Another inspiration of this cake is the food network channel, which has been my companion these days. I've watched from a couple of baking/cooking show, from the food channel, that a dash of coffee granules in a choco batter would bring out the chocolatey goodness much better of a batter... and so I was motivated to try this... and i was never disappointed!

For this recipe, I've used a chiffon cake as my base, and concocted a chocolate whipped cream frosting. and unbelievable the taste totally rocks! truly yummy! 



For Chocolate Chiffon cake, we need to prepare two separate batter mixture, then combine later on.

Batter 1: Cake mixture
2 cups cake flour
1/2 cup cocoa powder
3 tsp baking powder
1 tsp salt
2/3 cup canola oil (or olive oil)
7 eggyolks
1/4 cup sugar
3/4 cup water

Batter 2: Merengue
7 eggwhites
1 cup sugar
1 tsp cream of tartar
  • In a bowl, sift flour, baking powder, and salt.
  • In a separate bowl, combine eggyolks, sugar, water, oil, and cocoa powder. Beat until frothy.
  • Combine flour mixture with eggyolk mixture, and continue mixing until well blended. Texture is a gooey batter. Set aside.
  • On a separate bowl and using an electric mixer, mixegg whites and cream of tartar. Then gradually add the sugar. Whipped at maximum speed until the egg white becomes merengue in texture (like a white foam).
  • Combine batter 1 and batter 2 and fold using a rubber spatula. DO NOT MIX, but only carefully stir so not to deflate the eggwhites foam.
  • Pour the mixture in a 10 inch round cake pan or any cake pan available, lined with waxpaper, or mists with oil.
  • Place the cake pan in 175C pre heated oven for 40 minutes.

Choco Cream frosting:
2 cups whipped cream
1 cup semi-sweet chocolate
2 tbsp butter
1 cup powdered sugar
  • On a bowl, beat whipped cream until peaks. Be careful not to over beat the whipped cream or it may liquify.
  • On a separate bowl, melt the semi-sweet chocolate in a double boiler. Add 2 tbsp butter. Once melted, turn off the heat and set-aside.
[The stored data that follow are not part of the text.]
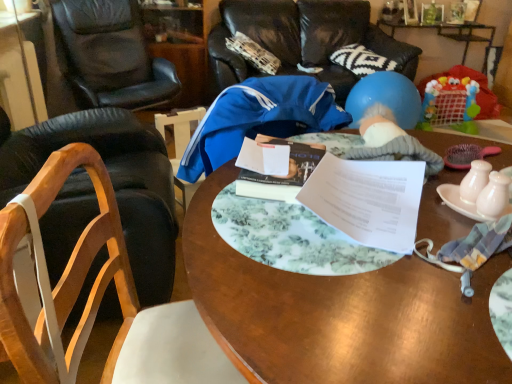 Question: Is blue rubber ball at upper right smaller than black leather chair at left, which is the third chair from front to back?

Choices:
 (A) yes
 (B) no

Answer: (A)

Question: Is blue rubber ball at upper right outside of black leather chair at left, acting as the second chair starting from the back?

Choices:
 (A) yes
 (B) no

Answer: (A)

Question: Does blue rubber ball at upper right have a lesser height compared to black leather chair at left, which is the third chair from front to back?

Choices:
 (A) yes
 (B) no

Answer: (A)

Question: Is blue rubber ball at upper right positioned far away from black leather chair at left, which is the third chair from front to back?

Choices:
 (A) yes
 (B) no

Answer: (A)

Question: Is blue rubber ball at upper right wider than black leather chair at left, which is the third chair from front to back?

Choices:
 (A) yes
 (B) no

Answer: (B)

Question: Is blue rubber ball at upper right thinner than black leather chair at left, which is the third chair from front to back?

Choices:
 (A) no
 (B) yes

Answer: (B)

Question: Considering the relative sizes of pink ceramic plate at right and wooden chair at left, positioned as the 3th chair in back-to-front order, in the image provided, is pink ceramic plate at right thinner than wooden chair at left, positioned as the 3th chair in back-to-front order,?

Choices:
 (A) no
 (B) yes

Answer: (B)

Question: Considering the relative sizes of pink ceramic plate at right and wooden chair at left, positioned as the 3th chair in back-to-front order, in the image provided, is pink ceramic plate at right smaller than wooden chair at left, positioned as the 3th chair in back-to-front order,?

Choices:
 (A) no
 (B) yes

Answer: (B)

Question: Does pink ceramic plate at right have a larger size compared to wooden chair at left, positioned as the 3th chair in back-to-front order?

Choices:
 (A) yes
 (B) no

Answer: (B)

Question: Is pink ceramic plate at right placed right next to wooden chair at left, the second chair in the front-to-back sequence?

Choices:
 (A) yes
 (B) no

Answer: (B)

Question: Is pink ceramic plate at right at the left side of wooden chair at left, the second chair in the front-to-back sequence?

Choices:
 (A) no
 (B) yes

Answer: (A)

Question: Could you tell me if pink ceramic plate at right is facing wooden chair at left, positioned as the 3th chair in back-to-front order?

Choices:
 (A) yes
 (B) no

Answer: (B)

Question: From a real-world perspective, does wooden chair at left, positioned as the 3th chair in back-to-front order, stand above blue fabric chair at upper center, the 4th chair from the front?

Choices:
 (A) no
 (B) yes

Answer: (B) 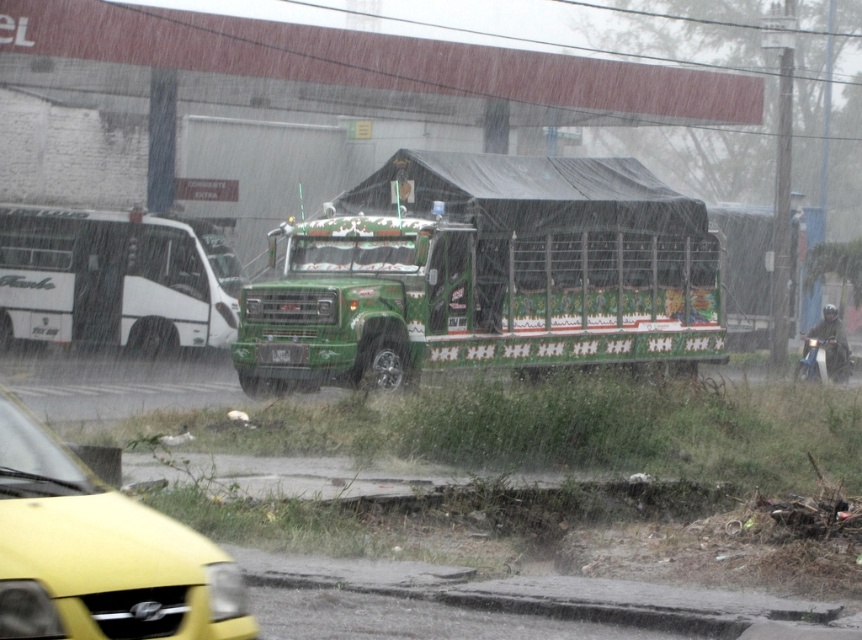 You are standing at point (484, 275) in the rainy urban street scene. What object is located exactly at your position?

The green painted metal trailer truck at center is located exactly at point (484, 275).

You are a pedestrian trying to cross the street in the rainy scene. You see the green painted metal trailer truck at center and the yellow matte car at lower left. Which vehicle is closer to you?

The green painted metal trailer truck at center is smaller than the yellow matte car at lower left, so the yellow matte car at lower left is closer to you since smaller objects in the distance appear smaller while larger ones are closer. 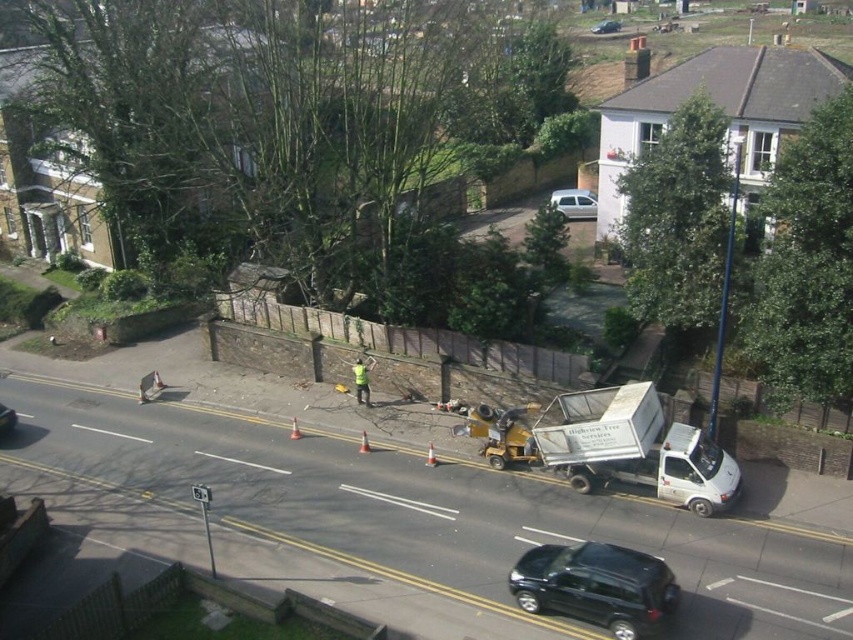 You are driving a car and see the silver metallic hatchback at center in the image. Where would you expect to find this car in the scene?

The silver metallic hatchback at center is located at point coordinates (573,204) in the image.

You are driving a car and see the black glossy car at left and the metallic silver car at center in front of you. Which car should you be cautious of hitting first?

Combine powedered sugar with melted chocolate mix.
  • Combine whipped cream and melted chocolate mixture. Fold over.
Cake decoration:
  • Divide the chiffon cake in three. So you have three round chiffon cake of equal size.
  • Spread part of choc cream frosting at the top of 1st half of Chiffon cake, and cover with the remaining 2 layer of Chiffon cake. So we have a three layered cake.
  • Spread the remaining choco cream frosting on top and sides.
  • You may garnish with chocolate bits, chocolate pieces, crushed oreo cookies! or just simply cream frosting!
Enjoy!
key tip:
- keep the temperature of beaten cream at 1C to 5C temp.